I hope Papa Francisco rethinks this decision with regards to Cardinal Burke and other clergy who are promoting the traditional EF Mass.


That's just simply not true. The Orthodox do not encourage divorce and phyletism is a condemned heresy. I get it this is a Catholic forum but that doesn't mean you should spread falsehoods.  :shame:

As to the question of divorce and remarriage the Catholic Church allowed divorce with a second and in extenuating circumstances a third marriage for at the very least 600 years. Even as late at the 15th century it was not considered an obstacle to reunion with the Orthodox. If the Catholic Church allowed it again it would simply be returning to a practice far more ancient than the current system of annulment. No matter what some Catholics seem to think history did not being in 1545.  8-)
Reply
#23
(09-18-2014, 10:37 PM)Silouan Wrote:
(09-18-2014, 05:42 PM)Sequentia Wrote:
(09-18-2014, 12:21 PM)demoslider Wrote: How can Orthodoxy be a logical option? They already allow divorce and remarriage.
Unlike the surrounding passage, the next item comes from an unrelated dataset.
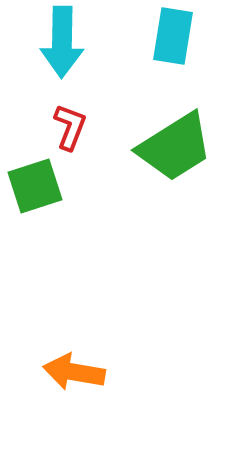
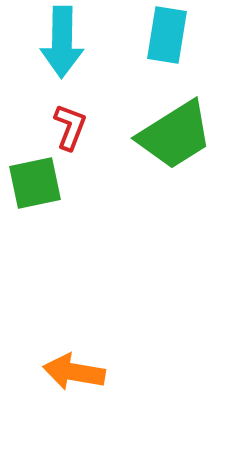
cyan rectangle: moved 6 px left, 1 px up
green trapezoid: moved 12 px up
green square: moved 3 px up; rotated 6 degrees clockwise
I have always wondered why the Orthodox allow divorce, especially when Jesus speaks about it in Matthew 19. The Orthodox consider the "Roman Church" to be completely legalistic (that's generally all that internet Orthodox complain about to Catholics; definitely some of the rudest Christians online). Being pro-divorce and even encouraging it has made me realize that the Orthodox Church has zero credibility. Not to mention that heresy of phyletism that they tend to promote.

I hope Papa Francisco rethinks this decision with regards to Cardinal Burke and other clergy who are promoting the traditional EF Mass.


That's just simply not true. The Orthodox do not encourage divorce and phyletism is a condemned heresy. I get it this is a Catholic forum but that doesn't mean you should spread falsehoods.  :shame:

As to the question of divorce and remarriage the Catholic Church allowed divorce with a second and in extenuating circumstances a third marriage for at the very least 600 years. Even as late at the 15th century it was not considered an obstacle to reunion with the Orthodox. If the Catholic Church allowed it again it would simply be returning to a practice far more ancient than the current system of annulment. No matter what some Catholics seem to think history did not being in 1545.  8-)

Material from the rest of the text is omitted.